What Does This Mean for Developers?
Apple has made the Apple Foundation Models framework publicly available, allowing developers to build apps using these models. Google has integrated its Gemini models into the framework, enabling Apple's on-device models and cloud-hosted Gemini models to work through a common API interface. This means developers can easily switch between local and cloud inference depending on their app's needs.
Apple also released "Core AI," a framework designed as the optimal method for running on-device models within apps. Core AI is built into the operating system and maximizes the performance of Apple Silicon. Developers can call Gemini from Apple's development environment, Xcode, to receive development support. On macOS, developers can use the Foundation Models SDK for Python to integrate with commonly used tools and evaluation packages.
However, some developers have noted gaps in Apple's profiling tools. Marco Abis, who develops the local AI profiler "Ziraph" on Apple Silicon, pointed out that while Core AI's profiling tools publish timing information, they do not publish energy, memory bandwidth, and thermal data. Abis noted this is "a major omission considering these metrics greatly influence a device's performance".
Abis
What's the Relationship Between Apple and Google's Models?
While Apple has not explicitly detailed how its models relate to Google's Gemini family, technology media outlet MacStories has speculated based on available information.
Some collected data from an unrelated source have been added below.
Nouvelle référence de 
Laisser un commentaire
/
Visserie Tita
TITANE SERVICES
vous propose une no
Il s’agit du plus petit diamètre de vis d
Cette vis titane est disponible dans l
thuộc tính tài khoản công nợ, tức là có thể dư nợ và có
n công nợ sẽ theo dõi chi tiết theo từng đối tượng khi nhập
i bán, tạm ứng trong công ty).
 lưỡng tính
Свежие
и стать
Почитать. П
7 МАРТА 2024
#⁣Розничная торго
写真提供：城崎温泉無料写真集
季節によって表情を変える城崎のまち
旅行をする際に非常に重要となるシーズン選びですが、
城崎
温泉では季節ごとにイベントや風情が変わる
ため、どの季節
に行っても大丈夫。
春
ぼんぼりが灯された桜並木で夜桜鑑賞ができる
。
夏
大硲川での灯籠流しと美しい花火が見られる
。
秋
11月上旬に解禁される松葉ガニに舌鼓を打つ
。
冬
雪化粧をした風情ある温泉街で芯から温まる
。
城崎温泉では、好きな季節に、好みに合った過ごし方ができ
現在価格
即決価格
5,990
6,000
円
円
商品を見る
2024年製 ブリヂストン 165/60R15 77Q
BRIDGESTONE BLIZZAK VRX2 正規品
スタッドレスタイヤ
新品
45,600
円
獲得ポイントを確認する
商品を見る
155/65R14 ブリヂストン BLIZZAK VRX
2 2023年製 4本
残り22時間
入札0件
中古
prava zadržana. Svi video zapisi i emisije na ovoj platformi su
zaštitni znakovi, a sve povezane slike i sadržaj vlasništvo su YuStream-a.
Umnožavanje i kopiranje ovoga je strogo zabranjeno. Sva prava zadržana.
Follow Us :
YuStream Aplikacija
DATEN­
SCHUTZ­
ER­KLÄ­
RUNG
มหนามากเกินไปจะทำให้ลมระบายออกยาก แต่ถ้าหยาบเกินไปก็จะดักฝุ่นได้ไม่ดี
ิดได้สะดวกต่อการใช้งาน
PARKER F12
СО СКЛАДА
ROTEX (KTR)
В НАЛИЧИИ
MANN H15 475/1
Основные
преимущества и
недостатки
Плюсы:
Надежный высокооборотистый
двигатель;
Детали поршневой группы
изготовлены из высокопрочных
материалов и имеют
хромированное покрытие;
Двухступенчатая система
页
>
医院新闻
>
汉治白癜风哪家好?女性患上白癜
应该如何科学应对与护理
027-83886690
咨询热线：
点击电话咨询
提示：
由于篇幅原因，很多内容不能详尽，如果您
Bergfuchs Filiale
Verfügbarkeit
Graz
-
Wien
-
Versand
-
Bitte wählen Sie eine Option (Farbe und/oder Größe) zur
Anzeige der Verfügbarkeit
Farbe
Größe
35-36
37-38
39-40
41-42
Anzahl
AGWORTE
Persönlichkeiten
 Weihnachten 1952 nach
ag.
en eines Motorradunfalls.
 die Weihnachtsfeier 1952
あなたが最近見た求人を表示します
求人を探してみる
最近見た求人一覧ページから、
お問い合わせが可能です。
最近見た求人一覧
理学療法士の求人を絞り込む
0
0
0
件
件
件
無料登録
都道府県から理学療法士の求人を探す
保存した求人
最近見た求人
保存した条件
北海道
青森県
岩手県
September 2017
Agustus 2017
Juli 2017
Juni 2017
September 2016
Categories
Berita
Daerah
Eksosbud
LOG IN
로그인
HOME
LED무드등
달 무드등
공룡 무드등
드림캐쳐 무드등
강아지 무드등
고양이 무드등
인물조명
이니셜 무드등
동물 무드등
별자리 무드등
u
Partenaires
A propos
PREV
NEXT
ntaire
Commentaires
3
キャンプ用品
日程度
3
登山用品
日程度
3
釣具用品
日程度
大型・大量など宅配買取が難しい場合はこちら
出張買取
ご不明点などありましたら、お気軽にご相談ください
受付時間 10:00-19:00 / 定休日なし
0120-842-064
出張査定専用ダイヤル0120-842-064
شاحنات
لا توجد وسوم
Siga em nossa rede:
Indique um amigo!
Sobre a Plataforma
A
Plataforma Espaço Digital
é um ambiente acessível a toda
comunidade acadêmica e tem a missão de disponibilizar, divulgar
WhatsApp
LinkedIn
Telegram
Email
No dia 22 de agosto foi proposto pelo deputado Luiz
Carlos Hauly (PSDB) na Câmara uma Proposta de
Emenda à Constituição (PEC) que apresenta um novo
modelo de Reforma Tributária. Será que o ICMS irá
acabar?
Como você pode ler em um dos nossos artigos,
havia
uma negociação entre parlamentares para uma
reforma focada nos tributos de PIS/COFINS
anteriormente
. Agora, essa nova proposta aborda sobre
The outlet suggests that AFM Cloud may be based on Gemini 3.1 Flash-Lite, AFM Cloud Pro on Gemini 3.5 Flash, and ADM Cloud on a model called Nano Banana Pro. However, Apple has not confirmed these specific relationships, and the exact technical connections remain somewhat unclear.
What is clear is that the collaboration represents a significant partnership between two major technology companies to advance on-device AI capabilities. By integrating Gemini models into Apple's framework, both companies are working toward a future where powerful AI runs efficiently on consumer devices without requiring constant cloud connectivity.